Seperti apakah wajahnya sekarang?

Jujur saja aku rindu.

Kuharap ia berbahagia, meskipun tanpa diriku.

Aku tersenyum tipis, lalu kembali melajukan mobilku perlahan, menembus jalan lengang di hadapan.

Ya, aku kembali berada di Indonesia sekarang. Nenek yang begitu kusayangi telah berpulang ke Rumah Bapa di Surga, dan aku sebagai cucunya ingin sekali memberikan penghormatan sekaligus salam terakhir untuknya.

Pandangan mataku menelusuri kanan-kiri trotoar. Entah kenapa tiba-tiba saja secara otomatis ingatanku melayang pada beberapa tahun silam. Tepat pada setiap kenanganku bersama Nara—begitulah aku memanggilnya.

Dahulu, aku dan dirinya sering kali melangkah bersama di sana. Saling bergandeng tangan mesra menyusuri jalan paving yang berpayung dedaunan rimbun pohon di sekitarnya. Sesekali berbagi pandangan dengan penuh rasa cinta.

Ah, aku semakin rindu saja.

Berada jauh dari sosok itu nyatanya tak mampu sedikit pun menghapus bayangan dirinya. Ia ... masih saja bermain-main dalam pikiranku, menghantui di setiap langkahku, bahkan selalu hadir dalam mimpi indahku; tak terkecuali mimpi basah, aku tak menampik hal itu.
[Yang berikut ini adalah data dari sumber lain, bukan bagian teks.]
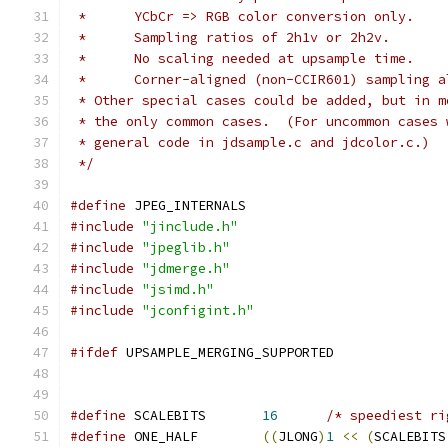
 *      YCbCr => RGB color conversion only.
 *      Sampling ratios of 2h1v or 2h2v.
 *      No scaling needed at upsample time.
 *      Corner-aligned (non-CCIR601) sampling a
 * Other special cases could be added, but in m
 * the only common cases.  (For uncommon cases 
 * general code in jdsample.c and jdcolor.c.)
 */
#define
 JPEG_INTERNALS
#include
"jinclude.h"
#include
"jpeglib.h"
#include
"jdmerge.h"
#include
"jsimd.h"
#include
"jconfigint.h"
#ifdef
 UPSAMPLE_MERGING_SUPPORTED
#define
 SCALEBITS       
16
/* speediest ri
#define
 ONE_HALF        
((
JLONG
)
1
<<
(
SCALEBITS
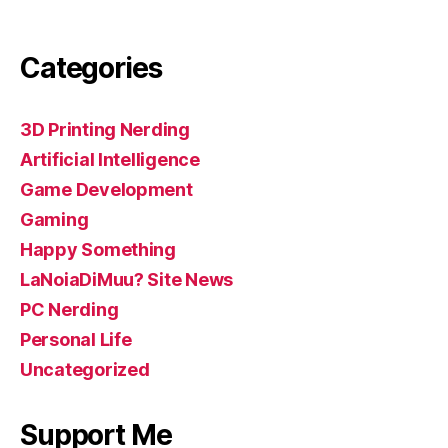
Categories
3D Printing Nerding
Artificial Intelligence
Game Development
Gaming
Happy Something
LaNoiaDiMuu? Site News
PC Nerding
Personal Life
Uncategorized
Support Me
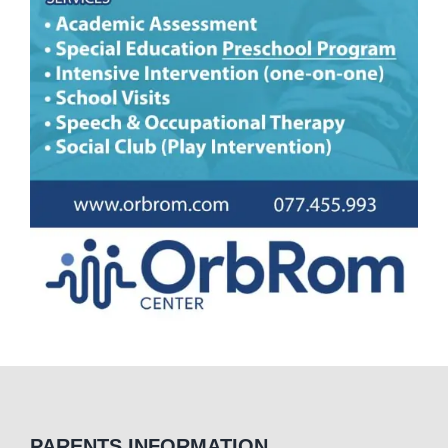
PARENTS INFORMATION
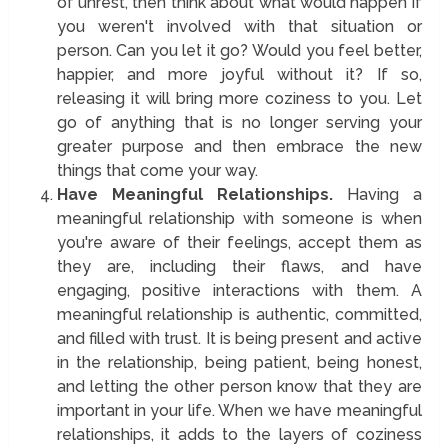
of unrest, then think about what would happen if
you weren't involved with that situation or
person. Can you let it go? Would you feel better,
happier, and more joyful without it? If so,
releasing it will bring more coziness to you. Let
go of anything that is no longer serving your
greater purpose and then embrace the new
things that come your way.
Have Meaningful Relationships.
Having a
meaningful relationship with someone is when
you're aware of their feelings, accept them as
they are, including their flaws, and have
engaging, positive interactions with them. A
meaningful relationship is authentic, committed,
and filled with trust. It is being present and active
in the relationship, being patient, being honest,
and letting the other person know that they are
important in your life. When we have meaningful
relationships, it adds to the layers of coziness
Meskipun banyak gadis yang kutemui selama di Kanada, nyatanya tak sekali pun dapat membuat hatiku bergetar seperti saat bersama Nara.

Berkali-kali aku mencoba menjalin sebuah ikatan cinta bersama wanita, berkali-kali pula hanya rasa hampa yang kuterima. Entahlah, hatiku serasa mati saat membersamai perempuan lain selain dirinya.

Aku selalu mencoba move on darinya. Namun, selalu saja gagal di tengah jalan. Aku selalu mencoba membuka hatiku untuk perempuan lain. Namun, hanya rasa kekecewaan yang mampu kutorehkan pada hati mereka; aku sering kali kelepasan memanggil mereka 'Nara' dan tentu saja berakhir dengan perpisahan.

Yah, aku memang secinta itu padamu, Nara. Aku begitu menggilaimu.

Lantas, bagaimana denganmu?

Ah, kau pasti sudah kembali berumah tangga sekarang, dan melupakanku begitu saja.

Nyatanya aku tak ada artinya bagimu, kau membatalkan pernikahan kita segampang itu.

Aku tersenyum miris saat pemikiran tadi melintas begitu saja dalam pikiranku.

Aku menggulirkan pandanganku ke depan. Sedikit terkesiap kala bangunan megah yang masih terlihat jauh tertangkap indera penglihatanku.

Bukankah itu mansion Maheswara?

Dan benar. Aku baru mengingat jika jalan yang kulalui memang searah jalan menuju tempat tinggal Nara. Tiba-tiba jantungku berdebar kencang.

Bolehkah aku berharap dapat melihat sosoknya?

Yah, meskipun hanya dari kejauhan pun tak masalah bagiku. Setidaknya hal itu akan mengurangi rasa rinduku yang begitu menyiksa kalbu.

Aku melajukan mobilku lebih pelan dari sebelumnya, mematri setiap kenangan yang berada di sekitarnya.

Ingatan-ingatan tentang dirinya kembali menyeruak dalam angan. Dulu, aku pernah memasuki bangunan besar itu untuk meminta dirinya; melamarnya.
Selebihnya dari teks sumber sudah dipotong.